Ideal For: Hiking, Back-country camping, Wildlife Viewing, Flight-Seeing, Mountain-Climbing

Where to stay: Campgrounds in the park, Towns of McKinley Park and Talkeenta

Park Website - Park Map

Far and away the tallest and most imposing mountains in North America. Denali National Park is a vast, pristine wilderness. It’s southern half is entirely made up of jagged peaks and glaciers, including the 20,310 foot Denali. The northern half is mostly tundra, home to all of Alaska’s famous wildlife. Summer is the best time to visit Alaska and Denali with the best weather and super long days. Plan for rain throughout Alaska on any given summer day.

What to Expect from Alaska:

I spent summer 2018 in Alaska, working for Talkeetna Air Taxi. Below is some basic advice for a trip in Alaska:

  • Drive times are brutally long. Expect traffic delays throughout the state due to road construction during summer.

  • Always be prepared for rain. Weather patterns change quickly and forecasts are often wrong even one day in advance.

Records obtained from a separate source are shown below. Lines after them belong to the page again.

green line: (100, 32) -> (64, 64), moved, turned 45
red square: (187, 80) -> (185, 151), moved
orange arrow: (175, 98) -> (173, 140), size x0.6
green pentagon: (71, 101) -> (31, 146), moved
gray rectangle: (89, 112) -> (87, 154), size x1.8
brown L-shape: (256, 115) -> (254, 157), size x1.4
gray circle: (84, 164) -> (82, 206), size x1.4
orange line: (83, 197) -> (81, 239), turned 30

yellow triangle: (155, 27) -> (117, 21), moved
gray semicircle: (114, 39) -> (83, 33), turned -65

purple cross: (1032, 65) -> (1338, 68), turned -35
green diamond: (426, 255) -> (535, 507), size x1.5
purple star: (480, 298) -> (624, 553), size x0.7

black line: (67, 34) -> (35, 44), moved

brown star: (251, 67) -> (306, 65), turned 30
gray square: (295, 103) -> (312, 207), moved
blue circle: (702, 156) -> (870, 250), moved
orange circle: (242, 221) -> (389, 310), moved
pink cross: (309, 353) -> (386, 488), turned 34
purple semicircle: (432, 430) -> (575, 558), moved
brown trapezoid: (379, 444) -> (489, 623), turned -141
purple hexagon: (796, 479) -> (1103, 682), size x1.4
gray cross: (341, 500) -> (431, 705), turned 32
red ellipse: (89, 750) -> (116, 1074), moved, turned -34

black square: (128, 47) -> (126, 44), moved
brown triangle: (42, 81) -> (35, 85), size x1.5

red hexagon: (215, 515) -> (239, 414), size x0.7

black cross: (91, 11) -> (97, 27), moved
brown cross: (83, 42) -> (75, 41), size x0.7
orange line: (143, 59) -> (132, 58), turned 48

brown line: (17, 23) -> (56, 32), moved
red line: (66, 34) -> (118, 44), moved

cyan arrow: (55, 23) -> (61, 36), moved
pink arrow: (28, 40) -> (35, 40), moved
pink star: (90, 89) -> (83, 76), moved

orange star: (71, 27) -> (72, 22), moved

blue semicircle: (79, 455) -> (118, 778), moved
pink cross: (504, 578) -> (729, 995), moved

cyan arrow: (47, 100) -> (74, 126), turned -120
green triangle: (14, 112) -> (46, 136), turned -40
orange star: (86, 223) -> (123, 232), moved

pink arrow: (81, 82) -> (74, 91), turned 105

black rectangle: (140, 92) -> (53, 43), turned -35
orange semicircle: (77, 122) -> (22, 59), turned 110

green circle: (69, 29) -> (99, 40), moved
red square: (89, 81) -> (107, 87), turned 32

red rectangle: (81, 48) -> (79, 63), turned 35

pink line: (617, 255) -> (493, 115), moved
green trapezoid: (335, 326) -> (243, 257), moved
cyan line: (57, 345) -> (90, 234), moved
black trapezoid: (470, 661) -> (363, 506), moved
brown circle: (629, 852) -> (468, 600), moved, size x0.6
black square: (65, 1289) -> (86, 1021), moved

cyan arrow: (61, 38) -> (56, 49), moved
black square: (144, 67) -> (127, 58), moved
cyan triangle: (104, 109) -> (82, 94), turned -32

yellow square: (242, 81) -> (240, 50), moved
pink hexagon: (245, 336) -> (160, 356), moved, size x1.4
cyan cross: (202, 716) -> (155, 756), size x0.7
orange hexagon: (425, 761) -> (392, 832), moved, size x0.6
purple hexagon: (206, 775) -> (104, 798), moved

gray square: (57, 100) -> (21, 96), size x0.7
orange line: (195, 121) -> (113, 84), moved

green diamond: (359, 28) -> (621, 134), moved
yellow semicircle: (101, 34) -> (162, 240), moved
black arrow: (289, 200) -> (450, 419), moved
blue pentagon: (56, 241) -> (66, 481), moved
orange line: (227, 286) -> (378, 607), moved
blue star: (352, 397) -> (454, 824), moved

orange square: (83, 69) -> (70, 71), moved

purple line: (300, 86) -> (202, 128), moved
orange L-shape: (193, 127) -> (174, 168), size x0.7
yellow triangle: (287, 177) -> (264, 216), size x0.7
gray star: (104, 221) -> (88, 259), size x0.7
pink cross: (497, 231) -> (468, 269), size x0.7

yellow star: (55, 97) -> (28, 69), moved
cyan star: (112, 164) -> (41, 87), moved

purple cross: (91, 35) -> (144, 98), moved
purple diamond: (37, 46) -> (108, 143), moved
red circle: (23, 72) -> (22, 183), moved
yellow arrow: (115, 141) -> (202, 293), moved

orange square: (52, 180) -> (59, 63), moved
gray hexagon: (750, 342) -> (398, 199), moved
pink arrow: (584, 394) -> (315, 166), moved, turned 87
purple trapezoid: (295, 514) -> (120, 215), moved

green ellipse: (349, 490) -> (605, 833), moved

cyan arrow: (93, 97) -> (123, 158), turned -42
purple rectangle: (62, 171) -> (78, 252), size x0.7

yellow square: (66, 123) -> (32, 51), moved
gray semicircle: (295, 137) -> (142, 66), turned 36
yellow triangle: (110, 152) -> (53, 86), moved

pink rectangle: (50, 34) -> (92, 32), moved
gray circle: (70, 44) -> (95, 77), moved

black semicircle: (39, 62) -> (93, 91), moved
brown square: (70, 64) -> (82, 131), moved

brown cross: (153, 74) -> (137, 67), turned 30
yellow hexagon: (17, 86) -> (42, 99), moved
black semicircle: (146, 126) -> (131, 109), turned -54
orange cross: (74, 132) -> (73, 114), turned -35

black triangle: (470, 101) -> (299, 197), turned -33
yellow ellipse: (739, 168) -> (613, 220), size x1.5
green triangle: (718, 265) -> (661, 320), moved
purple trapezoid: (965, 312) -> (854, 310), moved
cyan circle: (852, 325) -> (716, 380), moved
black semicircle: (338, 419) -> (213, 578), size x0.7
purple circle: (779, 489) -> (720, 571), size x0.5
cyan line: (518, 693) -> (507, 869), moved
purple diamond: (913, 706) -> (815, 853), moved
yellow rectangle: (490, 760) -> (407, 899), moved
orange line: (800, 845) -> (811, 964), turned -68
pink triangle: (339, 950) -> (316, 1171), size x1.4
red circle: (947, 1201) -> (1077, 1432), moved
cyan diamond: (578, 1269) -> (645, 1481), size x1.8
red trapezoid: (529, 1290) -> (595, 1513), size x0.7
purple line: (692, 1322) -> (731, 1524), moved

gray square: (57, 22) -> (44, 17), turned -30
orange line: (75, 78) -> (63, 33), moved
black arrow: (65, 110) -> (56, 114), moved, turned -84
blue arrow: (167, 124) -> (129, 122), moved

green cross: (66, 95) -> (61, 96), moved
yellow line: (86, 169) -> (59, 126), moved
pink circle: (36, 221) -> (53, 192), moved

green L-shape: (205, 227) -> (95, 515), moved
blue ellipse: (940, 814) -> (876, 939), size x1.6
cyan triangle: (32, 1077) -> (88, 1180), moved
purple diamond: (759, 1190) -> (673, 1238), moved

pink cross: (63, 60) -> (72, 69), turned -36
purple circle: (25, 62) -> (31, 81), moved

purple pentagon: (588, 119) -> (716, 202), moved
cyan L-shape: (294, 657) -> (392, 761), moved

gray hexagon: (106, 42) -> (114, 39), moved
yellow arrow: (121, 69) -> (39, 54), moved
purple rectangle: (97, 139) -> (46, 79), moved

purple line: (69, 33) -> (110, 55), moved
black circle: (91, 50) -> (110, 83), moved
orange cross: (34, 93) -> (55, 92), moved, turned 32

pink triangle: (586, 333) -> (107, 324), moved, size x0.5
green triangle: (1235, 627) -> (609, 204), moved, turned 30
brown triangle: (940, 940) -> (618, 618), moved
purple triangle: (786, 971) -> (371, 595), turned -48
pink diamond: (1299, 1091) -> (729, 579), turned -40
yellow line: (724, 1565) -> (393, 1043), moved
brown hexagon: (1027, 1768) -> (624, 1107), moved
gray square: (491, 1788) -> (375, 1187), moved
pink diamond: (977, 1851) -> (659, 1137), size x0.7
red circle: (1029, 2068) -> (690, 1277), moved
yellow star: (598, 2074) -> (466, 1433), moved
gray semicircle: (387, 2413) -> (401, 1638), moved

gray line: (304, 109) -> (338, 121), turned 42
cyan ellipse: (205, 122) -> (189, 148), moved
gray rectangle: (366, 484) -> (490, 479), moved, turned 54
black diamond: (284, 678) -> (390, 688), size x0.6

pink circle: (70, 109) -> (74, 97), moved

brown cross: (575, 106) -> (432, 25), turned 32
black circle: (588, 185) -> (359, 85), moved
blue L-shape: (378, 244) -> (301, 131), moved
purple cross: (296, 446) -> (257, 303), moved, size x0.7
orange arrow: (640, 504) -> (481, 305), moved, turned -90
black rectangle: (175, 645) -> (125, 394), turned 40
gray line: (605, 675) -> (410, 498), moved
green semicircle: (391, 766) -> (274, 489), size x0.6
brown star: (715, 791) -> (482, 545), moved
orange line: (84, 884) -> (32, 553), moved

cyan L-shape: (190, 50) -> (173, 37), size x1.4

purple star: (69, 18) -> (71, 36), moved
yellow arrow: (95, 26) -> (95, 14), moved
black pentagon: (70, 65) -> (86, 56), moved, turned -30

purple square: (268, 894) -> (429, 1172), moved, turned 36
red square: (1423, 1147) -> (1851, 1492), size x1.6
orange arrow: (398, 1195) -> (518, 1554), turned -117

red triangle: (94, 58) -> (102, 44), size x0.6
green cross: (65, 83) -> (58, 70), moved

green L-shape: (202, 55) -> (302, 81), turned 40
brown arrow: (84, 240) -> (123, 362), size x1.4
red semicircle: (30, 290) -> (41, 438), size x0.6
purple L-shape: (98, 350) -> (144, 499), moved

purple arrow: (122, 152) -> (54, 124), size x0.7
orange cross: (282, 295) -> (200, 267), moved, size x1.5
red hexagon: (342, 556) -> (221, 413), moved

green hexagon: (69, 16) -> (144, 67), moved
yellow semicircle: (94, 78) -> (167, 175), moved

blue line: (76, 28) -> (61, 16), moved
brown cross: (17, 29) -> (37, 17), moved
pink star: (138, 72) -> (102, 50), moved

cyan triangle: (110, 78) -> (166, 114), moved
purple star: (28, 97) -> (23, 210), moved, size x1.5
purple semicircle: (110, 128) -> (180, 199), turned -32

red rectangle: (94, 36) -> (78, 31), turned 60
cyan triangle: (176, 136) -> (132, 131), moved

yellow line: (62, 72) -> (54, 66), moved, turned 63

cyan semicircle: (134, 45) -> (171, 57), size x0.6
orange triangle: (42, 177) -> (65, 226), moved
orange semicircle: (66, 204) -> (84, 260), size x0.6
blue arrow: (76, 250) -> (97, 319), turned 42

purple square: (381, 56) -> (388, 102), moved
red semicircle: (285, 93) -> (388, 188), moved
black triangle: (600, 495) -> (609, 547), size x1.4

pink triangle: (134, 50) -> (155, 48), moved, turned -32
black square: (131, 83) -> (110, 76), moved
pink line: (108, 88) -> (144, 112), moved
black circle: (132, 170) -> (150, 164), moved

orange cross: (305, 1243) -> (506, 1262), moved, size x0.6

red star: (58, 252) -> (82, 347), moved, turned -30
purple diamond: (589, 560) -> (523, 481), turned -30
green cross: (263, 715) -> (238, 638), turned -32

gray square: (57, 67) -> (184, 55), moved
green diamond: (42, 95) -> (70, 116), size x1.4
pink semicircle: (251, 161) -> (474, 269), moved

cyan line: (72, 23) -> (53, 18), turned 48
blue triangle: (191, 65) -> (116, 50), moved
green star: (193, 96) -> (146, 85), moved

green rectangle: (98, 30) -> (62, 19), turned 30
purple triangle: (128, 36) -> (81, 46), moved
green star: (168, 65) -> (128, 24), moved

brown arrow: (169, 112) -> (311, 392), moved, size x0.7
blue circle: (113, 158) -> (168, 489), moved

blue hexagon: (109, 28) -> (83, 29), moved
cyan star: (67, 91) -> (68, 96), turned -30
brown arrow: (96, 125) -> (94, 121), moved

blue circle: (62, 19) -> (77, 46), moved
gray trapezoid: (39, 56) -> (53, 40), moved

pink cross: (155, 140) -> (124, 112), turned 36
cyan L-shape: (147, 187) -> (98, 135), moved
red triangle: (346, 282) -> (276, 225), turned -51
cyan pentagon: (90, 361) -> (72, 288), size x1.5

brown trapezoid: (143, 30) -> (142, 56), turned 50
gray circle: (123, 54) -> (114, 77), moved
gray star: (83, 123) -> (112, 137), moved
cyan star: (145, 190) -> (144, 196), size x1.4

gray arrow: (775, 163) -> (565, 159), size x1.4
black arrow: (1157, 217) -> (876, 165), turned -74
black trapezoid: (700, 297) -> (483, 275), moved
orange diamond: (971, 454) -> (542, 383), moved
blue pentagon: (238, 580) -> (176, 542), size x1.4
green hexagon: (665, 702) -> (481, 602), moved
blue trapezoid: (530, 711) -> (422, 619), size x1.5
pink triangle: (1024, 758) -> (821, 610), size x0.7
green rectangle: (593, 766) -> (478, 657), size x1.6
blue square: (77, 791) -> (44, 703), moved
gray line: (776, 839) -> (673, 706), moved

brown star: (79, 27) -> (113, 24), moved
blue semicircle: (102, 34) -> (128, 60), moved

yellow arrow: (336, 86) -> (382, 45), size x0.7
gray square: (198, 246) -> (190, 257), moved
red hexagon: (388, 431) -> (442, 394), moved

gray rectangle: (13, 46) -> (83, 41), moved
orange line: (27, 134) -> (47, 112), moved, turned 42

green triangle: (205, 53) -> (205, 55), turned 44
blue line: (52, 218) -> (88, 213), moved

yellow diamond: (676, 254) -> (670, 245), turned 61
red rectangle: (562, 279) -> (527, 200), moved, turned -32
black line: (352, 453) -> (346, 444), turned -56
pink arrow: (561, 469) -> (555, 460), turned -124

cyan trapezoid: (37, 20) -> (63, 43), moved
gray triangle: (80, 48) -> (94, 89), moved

  • Lodging is expensive and generally not luxurious. Campgrounds are abundant and far more affordable.

  • Don’t try to see too much. If something in Alaska is a must-see for you, budget extra days in that area and consider skipping attractions that aren’t nearby.

Denali - Must See Attractions:

Talkeetna - This awesome little town is basecamp for all flight-seeing and mountain climbing done in Denali National Park. The town is just 60 miles south of Denali’s peak, and on clear days, the sight of the mountain from town is jaw-dropping. Activities in Talkeetna include Denali Flight-Seeing, river rafting, fishing excursions, ATVing, and jet-boating.

Flight-seeing - Flight-seeing in Denali National Park is an incredible experience. Many visitors have told me that it is the highlight of the vacation. There are tons of flight-seeing companies throughout Alaska, and for Denali, I recommend Talkeetna Air Taxi. I worked for this company and I can say that their pilots, planes, and office staff are second to none.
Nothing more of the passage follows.